第173話 懺悔と成長
「さて、と。君がソール君だね?」
ヴァレンは次に少年の方へと視線を向けた。
「はい、そうですけれど……」
「そう身構えなくて良い。まずは、君に謝りたいのだよ」
そう言うと、ヴァレンは少年に向かって膝を地につけ、頭を深々と下げた。
「私が居なかった時とは言え、身内が起こした事だ。責任は私にある。本当に申し訳無かった」
「そんな、カールが勝手にやっていた事でしょう?それなら、貴方のせいでは無いんじゃ……」
「いや、それについてなのだが」
と、今度は少年の顔を見つめて、ヴァレンは続ける。
「実は、ヴァーノ君達に時計の回収を命じたのは、そもそも私なのだ」
「えっ」
少年は思わず声を漏らした。
「驚くのも無理は無い。君達はカールが全て主導していたのだと思っていたのだろう。私がギナーサクに発ってから引き継いだのは、現に奴だったからな。だが、元より時計を探そうとしていたのは私だったのだ」
「……」
「君は、私を恨むかね。憎むかね。それとも
そう言われ、少年はただ俯いていた。
「それも無理の無い事だ。君には本当に申し訳ない事をしたのだからな。本来ならば、君達はジーフで平穏に暮らしていたはずだ。此処まで長い旅をしなくとも済んだはずだ。そして何より、君がここまで傷つかずとも済んだはずだったのだからな」
ヴァレンは眼を細め、座り込んだ少年を見つめていた。その瞳には憂いの感情が表れていた。
「確かにそうだったのかもしれませんね」
少年は顔を上げて言った。
「けれど恨むなんて、そんな事はしませんよ」
少年は優しく微笑みを浮かべた。
「何故だね?君は、これまで何度も危険な目に遭ったのだろう。先程だってそうだ。君は、大切なものを失いかけたのだろう。それでも、私を恨まないと言えるのかね!?」
「言えますよ。そして、何度だって言います。僕は、貴方を恨まないし、憎みません」
少年は即答した。予想もしなかった少年の言葉に、ヴァレンは驚きを隠せずにいた。
「どうして……」
「だって、貴方からは悪意が感じられないから」
そこに、近くで馬車が走り出す音がした。騎士団がカールを連れて行った馬車の音だった。少年はその馬車の音のした方へと視線を向けた。
「あの人……カールからは、明確な悪意や野心が感じられた。でも、貴方からはそれが全く感じられない」
「だが、私が命じた事で、結果的に……!」
「そうかもしれません。けれど」
少年は男の言葉を言い終えるよりも前に言った。まるで、もうそんな事など言う必要はないと示すかのように。
「けれど、この旅をしてきて分かったんです。
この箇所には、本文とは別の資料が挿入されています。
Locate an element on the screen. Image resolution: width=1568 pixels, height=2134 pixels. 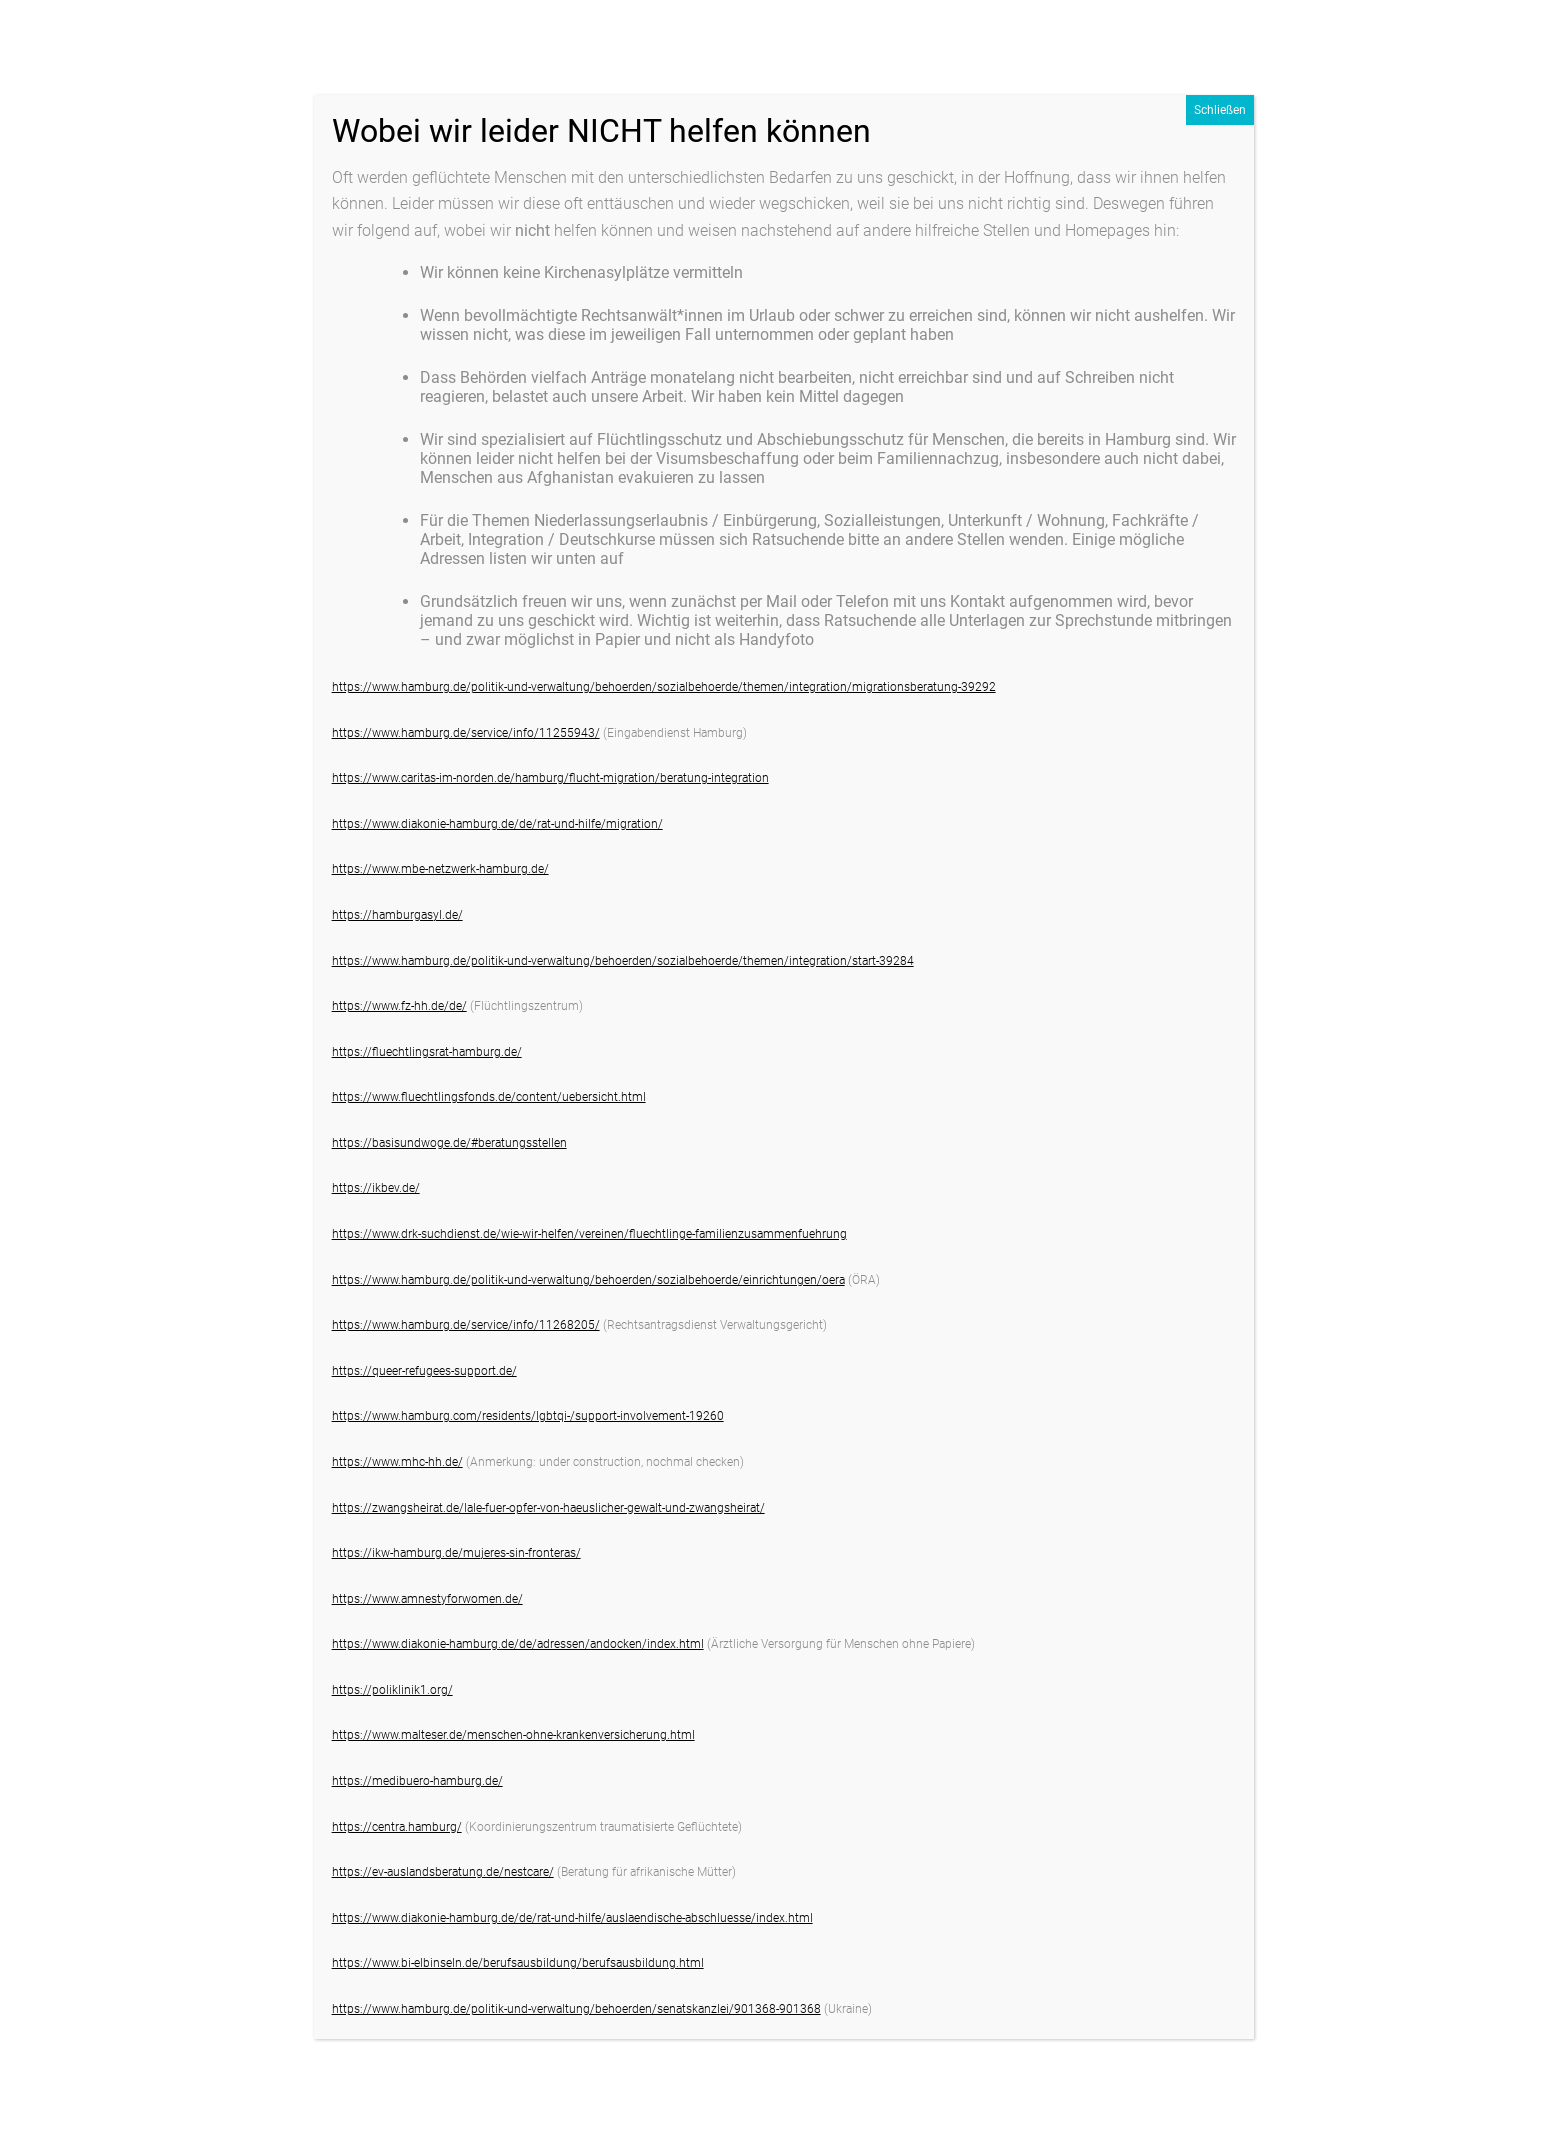
https://www.fluechtlingsfonds.de/content/uebersicht.html is located at coordinates (489, 1097).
僕達が通って来たこの旅路は無駄じゃなかったって。これまで、色々な事がありました。魔導士に襲われたり、町の領主と対峙したり、魔導士と正面から戦ったこともありました。確かに、それは危険な事だったと思います」
そこまで言うと、少年は過去を振り返り、空を仰いだ。
「でも僕は、不幸になんてなっていない。何も失ってなんていない。寧ろ、この旅の中で色々な人達に会って、話をして、僕は、大きなものを得ることが出来た。この経験は、何にも代えられない、大切なものなんだと思うんです」
そうして少年はヴァレンの顔を見つめる。
「だから、僕は貴方を恨みません」
少年は、屈託のない笑顔を見せた。
「全く君には
フッとヴァレンも笑みを溢した。
「私が時計を回収しようと思ったのは、その力の強大さゆえに、悪しき思想を持つ者の手に渡る事を恐れたからだ。だが、どうやらそれは要らぬ心配だったらしい」
ヴァレンは少年が首から提げていた懐中時計を見ながら言った。
「元より君にはそのような気質は無かったようだし、寧ろそんな者に対して立ち向かう姿を見せてくれた。そして、その時計を持つ上で未熟さが危険だと思っていたが、君はこの旅で成長をし、それに見合った器量を持ち合わせた」
ヴァレンはそこまで言うと、今度は視線を別の方へと向けた。
「どうやら君が思った以上のものを得たようだ。そこに居るんだろう?出てきたらどうだ」
と、ヴァレンの呼び掛けに、木陰から一つの影が現れた。その人物は白いローブを目深に被っていた。